Because [the condition] may lead to death or severe disability, the warnings should have been commensurate with a high level of risk. The black box warning in effect when [the prescriber] first prescribed [the drug] to [the decedent] explicitly warned against the precise risk . . . that [the decedent] ultimately suffered, and fully disclosed the serious consequences of that disease. . . . [W]hen read as a whole, the warnings unmistakably conveyed the seriousness of [the risk] and its association with [the drug’s] treatment.

Gentile, 2016 WL 4128159, at *6 (applying New York law) 2016 WL 4128159 (citations omitted).

The Companies are correct that the labeling is adequate as a matter of law. . . . the Companies provided an adequate warning because the [the drug’s] warning (1) was designed so it could reasonably be expected to catch the attention of the consumer; (2) was comprehensible and gave a fair indication of the specific risks involved with [the drug]; and (3) was of an intensity justified by the magnitude of the risk.

Christison, slip op. at 40-41.

And more: The plaintiff’s expert testimony was deficient with respect to the adequacy of the warnings. In Gentile, because the learned intermediary rule applied, the plaintiff needed a physician to testify to the inadequacy of warnings to the medical profession. 2016 WL 4128159, at *7 (plaintiff’s expert “is not a medical doctor, does not have the qualifications necessary to opine on matters of treating patients, and does not assert that he has the experience necessary to interpret warnings from the perspective of a prescribing physician”). In Christison, the plaintiff failed to offer any warning expert at all.

[Plaintiff] is incorrect. A lay jury is not able to call on “their own life experiences” to determine the adequacy of a drug label. Where the injury involves obscure medical factors which are beyond an ordinary lay person’s knowledge, necessitating speculation in making a finding, there must be expert testimony that the defendant’s conduct probably caused the injury. . . . A lay jury would not be able to determine by calling upon “their own life experiences” and would be speculating in making findings about the adequacy of the [drug’s] warning label, which warned extensively about [the risk].

Slip op. at 36-37 (footnote omitted). See Id. at 37 (plaintiff must have expert testimony “on what ‘a more adequate label’ would contain”) (footnote omitted).

And in Gentile still more – enough that, in our opinion, Gentile is the best trial court opinion ever to emerge from a Massachusetts trial court in a drug or medical device case.
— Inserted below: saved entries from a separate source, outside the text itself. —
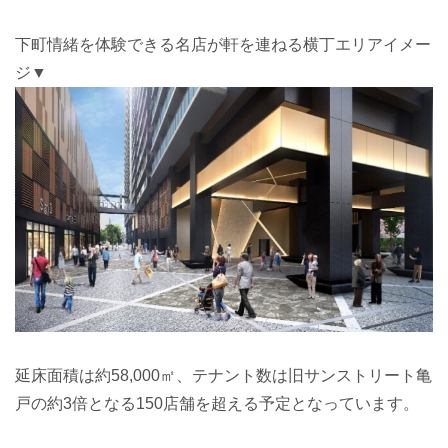
下町情緒を体験できる名店が軒を連ねる横丁エリアイメー
ジ▼
延床面積は約58,000㎡、テナント数は旧サンストリート亀
戸の約3倍となる150店舗を超える予定となっています。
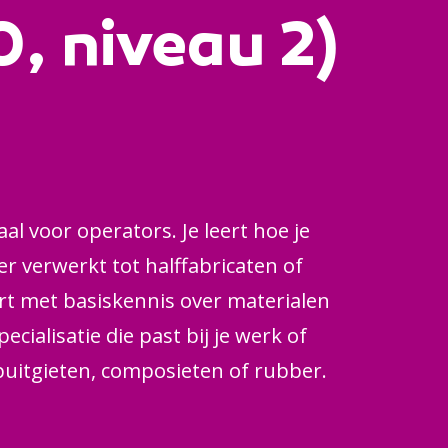
, niveau 2)
aal voor operators. Je leert hoe je
r verwerkt tot halffabricaten of
art met basiskennis over materialen
ecialisatie die past bij je werk of
spuitgieten, composieten of rubber.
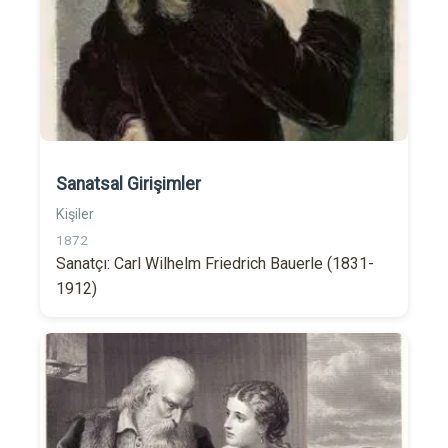
Sanatsal Girişimler
Kişiler
1872
Sanatçı: Carl Wilhelm Friedrich Bauerle (1831-
1912)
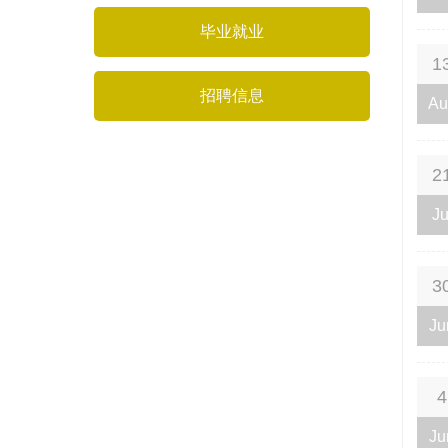
毕业就业
1
招聘信息
Au
2
Ju
3
Ju
4
Ju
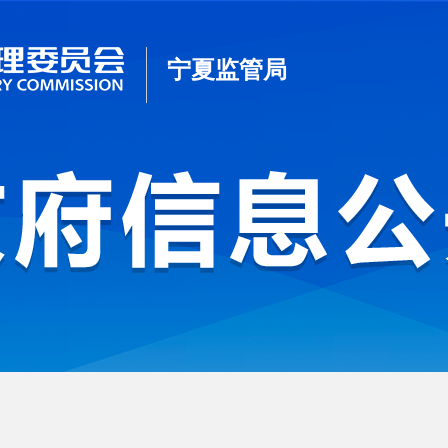
宁夏监管局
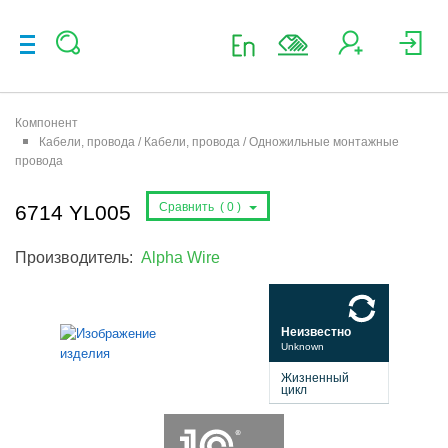
Компонент
Кабели, провода / Кабели, провода / Одножильные монтажные
провода
Сравнить (
0
)
6714 YL005
Производитель:
Alpha Wire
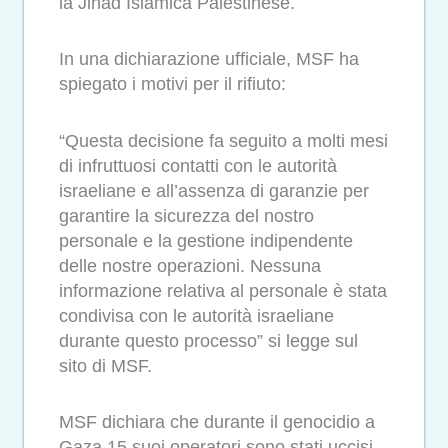
la Jihad Islamica Palestinese.
In una dichiarazione ufficiale, MSF ha
spiegato i motivi per il rifiuto:
“Questa decisione fa seguito a molti mesi
di infruttuosi contatti con le autorità
israeliane e all’assenza di garanzie per
garantire la sicurezza del nostro
personale e la gestione indipendente
delle nostre operazioni. Nessuna
informazione relativa al personale è stata
condivisa con le autorità israeliane
durante questo processo” si legge sul
sito di MSF.
MSF dichiara che durante il genocidio a
Gaza 15 suoi operatori sono stati uccisi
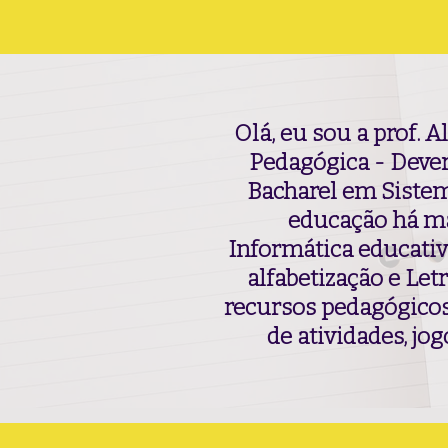
Olá, eu sou a prof.
Al
Pedagógica - Dever
Bacharel em Sistem
educação há ma
Informática educativ
alfabetização e Let
recursos pedagógicos,
de atividades, jo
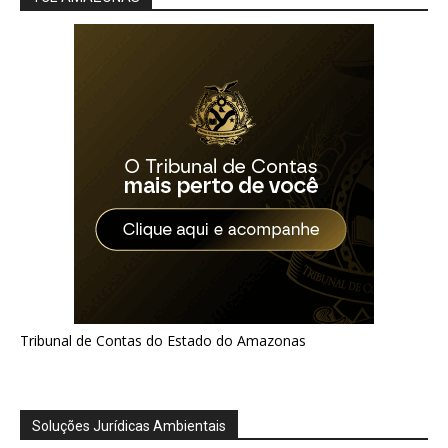
Tribunal de Contas do Estado do Amazonas
Soluções Jurídicas Ambientais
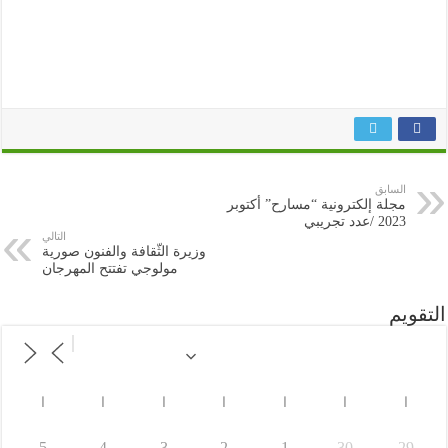
السابق
مجلة إلكترونية “مسارح” أكتوبر
2023 /عدد تجريبي
التالي
وزيرة الثّقافة والفنون صورية
مولوجي تفتتح المهرجان
التقويم
ا
ا
ا
ا
ا
ا
ا
5
4
3
2
1
30
29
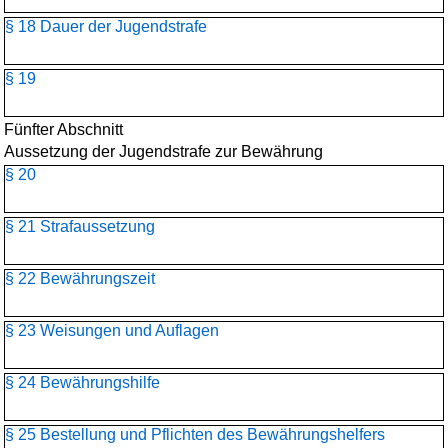
§ 18 Dauer der Jugendstrafe
§ 19
Fünfter Abschnitt
Aussetzung der Jugendstrafe zur Bewährung
§ 20
§ 21 Strafaussetzung
§ 22 Bewährungszeit
§ 23 Weisungen und Auflagen
§ 24 Bewährungshilfe
§ 25 Bestellung und Pflichten des Bewährungshelfers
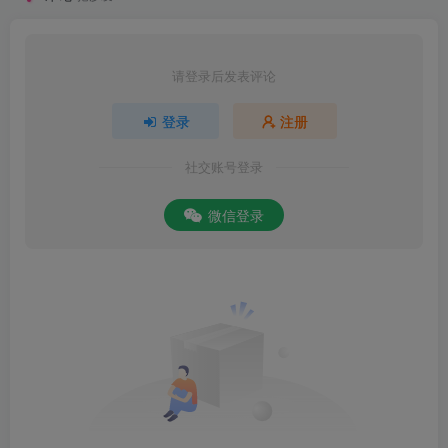
请登录后发表评论
登录
注册
社交账号登录
微信登录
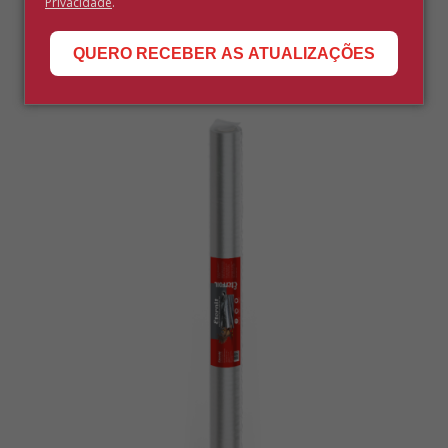
Privacidade
.
Telhas
QUERO RECEBER AS ATUALIZAÇÕES
ETERFOIL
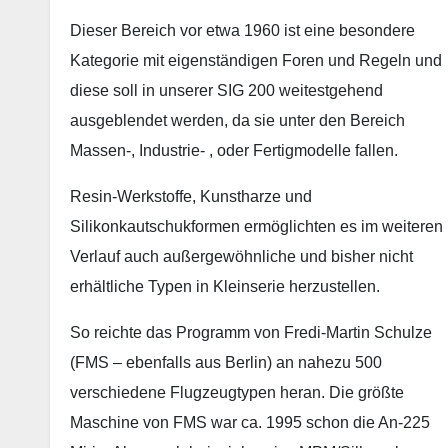
Dieser Bereich vor etwa 1960 ist eine besondere
Kategorie mit eigenständigen Foren und Regeln und
diese soll in unserer SIG 200 weitestgehend
ausgeblendet werden, da sie unter den Bereich
Massen-, Industrie- , oder Fertigmodelle fallen.
Resin-Werkstoffe, Kunstharze und
Silikonkautschukformen ermöglichten es im weiteren
Verlauf auch außergewöhnliche und bisher nicht
erhältliche Typen in Kleinserie herzustellen.
So reichte das Programm von Fredi-Martin Schulze
(FMS – ebenfalls aus Berlin) an nahezu 500
verschiedene Flugzeugtypen heran. Die größte
Maschine von FMS war ca. 1995 schon die An-225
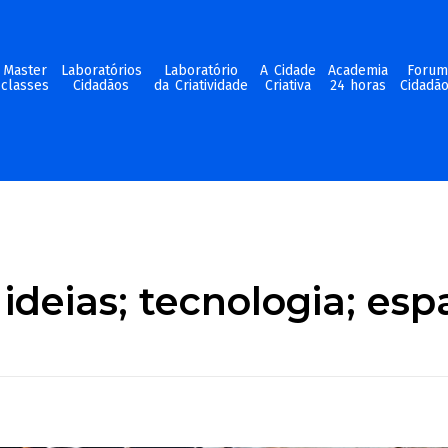
Master
Laboratórios
Laboratório
A Cidade
Academia
Foru
classes
Cidadãos
da Criatividade
Criativa
24 horas
Cidadã
ideias; tecnologia; es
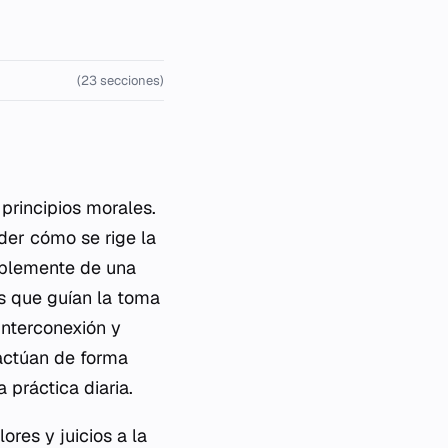
(23 secciones)
principios morales.
der cómo se rige la
implemente de una
es que guían la toma
 interconexión y
o actúan de forma
 práctica diaria.
ores y juicios a la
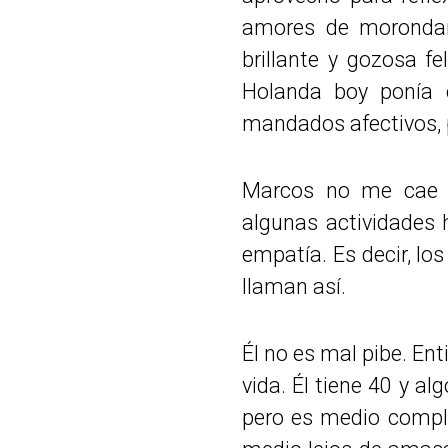
amores de morondan
brillante y gozosa fe
Holanda boy ponía 
mandados afectivos, 
Marcos no me cae d
algunas actividades
empatía. Es decir, l
llaman así.
Él no es mal pibe. E
vida. Él tiene 40 y a
pero es medio compli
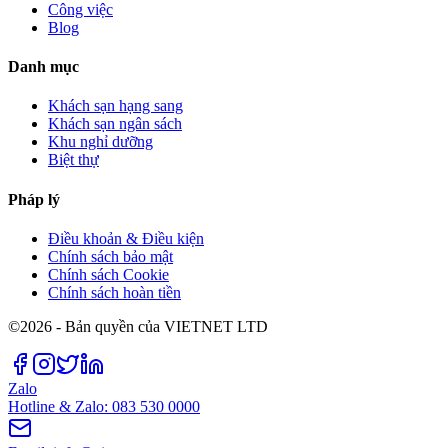
Công việc
Blog
Danh mục
Khách sạn hạng sang
Khách sạn ngân sách
Khu nghỉ dưỡng
Biệt thự
Pháp lý
Điều khoản & Điều kiện
Chính sách bảo mật
Chính sách Cookie
Chính sách hoàn tiền
©2026 - Bản quyền của VIETNET LTD
Zalo
Hotline & Zalo: 083 530 0000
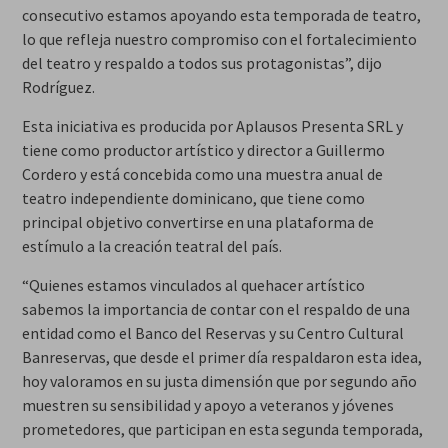
consecutivo estamos apoyando esta temporada de teatro,
lo que refleja nuestro compromiso con el fortalecimiento
del teatro y respaldo a todos sus protagonistas”, dijo
Rodríguez.
Esta iniciativa es producida por Aplausos Presenta SRL y
tiene como productor artístico y director a Guillermo
Cordero y está concebida como una muestra anual de
teatro independiente dominicano, que tiene como
principal objetivo convertirse en una plataforma de
estímulo a la creación teatral del país.
“Quienes estamos vinculados al quehacer artístico
sabemos la importancia de contar con el respaldo de una
entidad como el Banco del Reservas y su Centro Cultural
Banreservas, que desde el primer día respaldaron esta idea,
hoy valoramos en su justa dimensión que por segundo año
muestren su sensibilidad y apoyo a veteranos y jóvenes
prometedores, que participan en esta segunda temporada,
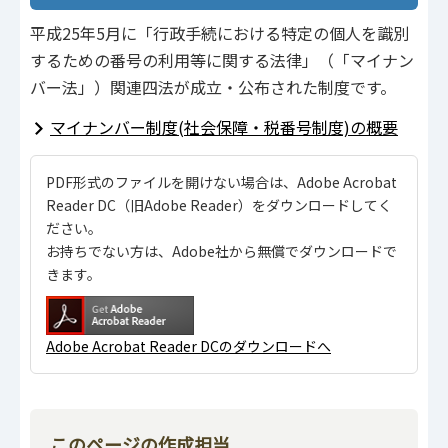
平成25年5月に「行政手続における特定の個人を識別
するための番号の利用等に関する法律」（「マイナン
バー法」）関連四法が成立・公布された制度です。
マイナンバー制度(社会保障・税番号制度)の概要
PDF形式のファイルを開けない場合は、Adobe Acrobat
Reader DC（旧Adobe Reader）をダウンロードしてく
ださい。
お持ちでない方は、Adobe社から無償でダウンロードで
きます。
Adobe Acrobat Reader DCのダウンロードへ
このページの作成担当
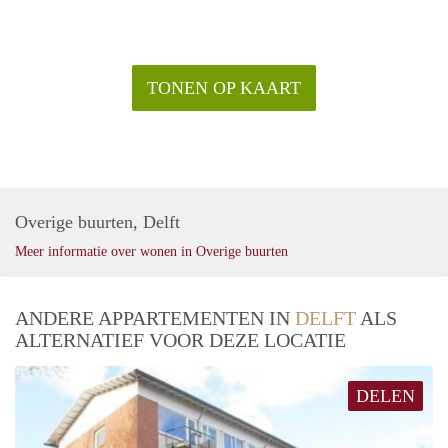
TONEN OP KAART
Overige buurten, Delft
Meer informatie over wonen in Overige buurten
ANDERE APPARTEMENTEN IN
DELFT
ALS
ALTERNATIEF VOOR DEZE LOCATIE
DELEN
Specifically:

  • Warning causation: The plaintiff’s attempted nit-picking of the warnings in Gentile also failed because the prescribing surgeon’s decision “would not have changed” with the additional information. 2016 WL 4128159, at *7.
  • Good Samaritan liability: “[P]laintiff cannot prove defendants voluntarily assumed a duty to warn [the decedent] by providing her with information directly, and not through her doctor.” Id. at *8.
  • Design defect/comment k: “New York does not recognize a design defect theory of liability for prescription medicines” because a drug with adequate warnings is “not defective.” Id.
  • Mensing-style preemption for innovator drugs: All warning claims against the distributor defendant were preempted because it was impossible for the distributor to alter drug warnings because it was not the holder of the FDA new drug application. Id. at *9 (another company “is the holder of the original, approved application for [the drug]. Consequently, [the distributor] could not have sought modifications of the label”).

Innovator drug preemption (2 kinds), warning adequacy as a matter of law, learned intermediary rule-based expert requirements, warning causation, design defect, and assumed duty – that’s a bunch of significant rulings. We’ll certainly be watching out for similar cases coming down the pike in the future, but given the thankfully rare nature of the risk involved, there probably won’t be that many.